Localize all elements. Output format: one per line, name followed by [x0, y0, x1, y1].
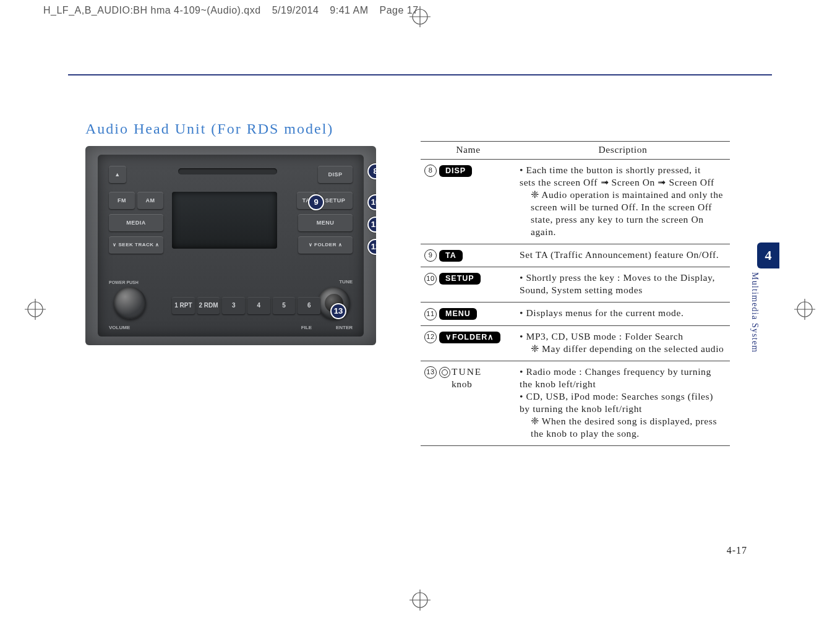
desc-line: the knob to play the song. — [520, 428, 726, 439]
desc-line: by turning the knob left/right — [520, 403, 726, 414]
desc-line: state, press any key to turn the screen … — [520, 214, 726, 225]
callout-12: 12 — [369, 240, 376, 254]
callout-10: 10 — [369, 195, 376, 209]
row-number-icon: 11 — [424, 308, 437, 320]
row-description: • Each time the button is shortly presse… — [516, 160, 730, 244]
crop-mark-bottom — [409, 590, 431, 611]
fm-button: FM — [109, 192, 135, 209]
eject-button: ▲ — [109, 166, 126, 183]
row-description: • Displays menus for the current mode. — [516, 303, 730, 325]
preset-5: 5 — [273, 297, 296, 314]
button-chip: SETUP — [439, 273, 481, 285]
seek-track-button: ∨ SEEK TRACK ∧ — [109, 236, 163, 254]
volume-label: VOLUME — [109, 325, 130, 330]
desc-line: again. — [520, 226, 726, 238]
row-name: 13TUNEknob — [421, 361, 516, 445]
knob-icon — [439, 367, 450, 378]
preset-6: 6 — [298, 297, 320, 314]
preset-buttons: 1 RPT 2 RDM 3 4 5 6 — [172, 297, 320, 314]
row-description: Set TA (Traffic Announcement) feature On… — [516, 244, 730, 267]
button-chip: ∨FOLDER∧ — [439, 332, 500, 343]
desc-line: • Radio mode : Changes frequency by turn… — [520, 366, 726, 377]
table-row: 11MENU• Displays menus for the current m… — [421, 303, 730, 325]
cd-slot — [178, 168, 277, 174]
row-number-icon: 13 — [424, 366, 437, 379]
chapter-tab: 4 — [757, 242, 779, 268]
callout-13: 13 — [332, 304, 345, 318]
seek-label: SEEK TRACK — [118, 242, 153, 247]
page: H_LF_A,B_AUDIO:BH hma 4-109~(Audio).qxd … — [0, 0, 840, 618]
desc-line: ❈ May differ depending on the selected a… — [520, 343, 726, 354]
file-label: FILE — [301, 325, 312, 330]
desc-line: • MP3, CD, USB mode : Folder Search — [520, 331, 726, 342]
row-description: • Radio mode : Changes frequency by turn… — [516, 361, 730, 445]
control-description-table: Name Description 8DISP• Each time the bu… — [421, 141, 730, 446]
radio-head-unit-figure: ▲ FM AM MEDIA ∨ SEEK TRACK ∧ DISP TA SET… — [85, 146, 376, 345]
button-chip: MENU — [439, 308, 477, 320]
col-desc-header: Description — [516, 142, 730, 160]
desc-line: • CD, USB, iPod mode: Searches songs (fi… — [520, 391, 726, 402]
chapter-label: Multimedia System — [750, 272, 761, 353]
callout-11: 11 — [369, 218, 376, 231]
meta-date: 5/19/2014 — [272, 5, 319, 16]
preset-2: 2 RDM — [197, 297, 220, 314]
row-name: 12∨FOLDER∧ — [421, 325, 516, 361]
callout-9: 9 — [309, 195, 323, 209]
meta-file: H_LF_A,B_AUDIO:BH hma 4-109~(Audio).qxd — [43, 5, 261, 16]
power-label: POWER PUSH — [109, 280, 139, 285]
table-row: 9TASet TA (Traffic Announcement) feature… — [421, 244, 730, 267]
preset-3: 3 — [222, 297, 245, 314]
desc-line: ❈ When the desired song is displayed, pr… — [520, 416, 726, 427]
preset-4: 4 — [247, 297, 270, 314]
row-number-icon: 9 — [424, 249, 437, 262]
print-meta: H_LF_A,B_AUDIO:BH hma 4-109~(Audio).qxd … — [43, 5, 419, 16]
radio-screen — [172, 192, 277, 249]
button-chip: TA — [439, 250, 463, 262]
desc-line: Sound, System setting modes — [520, 285, 726, 296]
row-name: 9TA — [421, 244, 516, 267]
row-name: 11MENU — [421, 303, 516, 325]
col-name-header: Name — [421, 142, 516, 160]
knob-sublabel: knob — [452, 379, 472, 389]
setup-button: SETUP — [318, 192, 353, 209]
crop-mark-left — [25, 299, 46, 320]
menu-button: MENU — [298, 214, 353, 231]
disp-button: DISP — [318, 166, 353, 183]
enter-label: ENTER — [336, 325, 353, 330]
radio-panel: ▲ FM AM MEDIA ∨ SEEK TRACK ∧ DISP TA SET… — [98, 155, 364, 337]
desc-line: screen will be turned Off. In the screen… — [520, 202, 726, 213]
button-chip: DISP — [439, 165, 472, 177]
callout-8: 8 — [369, 165, 376, 178]
row-description: • MP3, CD, USB mode : Folder Search❈ May… — [516, 325, 730, 361]
knob-label: TUNE — [452, 366, 482, 377]
crop-mark-top — [409, 6, 431, 27]
desc-line: sets the screen Off ➟ Screen On ➟ Screen… — [520, 177, 726, 188]
table-row: 13TUNEknob• Radio mode : Changes frequen… — [421, 361, 730, 445]
media-button: MEDIA — [109, 214, 163, 231]
row-number-icon: 12 — [424, 331, 437, 343]
volume-knob — [114, 287, 146, 319]
header-rule — [68, 74, 772, 75]
row-name: 8DISP — [421, 160, 516, 244]
meta-time: 9:41 AM — [330, 5, 368, 16]
row-number-icon: 8 — [424, 165, 437, 177]
crop-mark-right — [794, 299, 815, 320]
desc-line: • Displays menus for the current mode. — [520, 307, 726, 319]
desc-line: Set TA (Traffic Announcement) feature On… — [520, 249, 726, 260]
row-name: 10SETUP — [421, 267, 516, 303]
desc-line: • Shortly press the key : Moves to the D… — [520, 272, 726, 283]
tune-label: TUNE — [339, 279, 353, 285]
preset-1: 1 RPT — [172, 297, 195, 314]
desc-line: ❈ Audio operation is maintained and only… — [520, 189, 726, 200]
table-row: 8DISP• Each time the button is shortly p… — [421, 160, 730, 244]
am-button: AM — [137, 192, 163, 209]
page-title: Audio Head Unit (For RDS model) — [85, 121, 333, 137]
page-number: 4-17 — [727, 545, 747, 556]
row-number-icon: 10 — [424, 273, 437, 285]
table-row: 12∨FOLDER∧• MP3, CD, USB mode : Folder S… — [421, 325, 730, 361]
row-description: • Shortly press the key : Moves to the D… — [516, 267, 730, 303]
folder-button: ∨ FOLDER ∧ — [298, 236, 353, 254]
desc-line: • Each time the button is shortly presse… — [520, 165, 726, 176]
desc-line: the knob left/right — [520, 379, 726, 390]
table-row: 10SETUP• Shortly press the key : Moves t… — [421, 267, 730, 303]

+===+

If a line in the data contains the string "Changes", copy it.

> EXERCISE SOLUTION:
desc-line: • Radio mode : Changes frequency by turn… — [520, 366, 726, 377]
row-description: • Radio mode : Changes frequency by turn… — [516, 361, 730, 445]
table-row: 13TUNEknob• Radio mode : Changes frequen… — [421, 361, 730, 445]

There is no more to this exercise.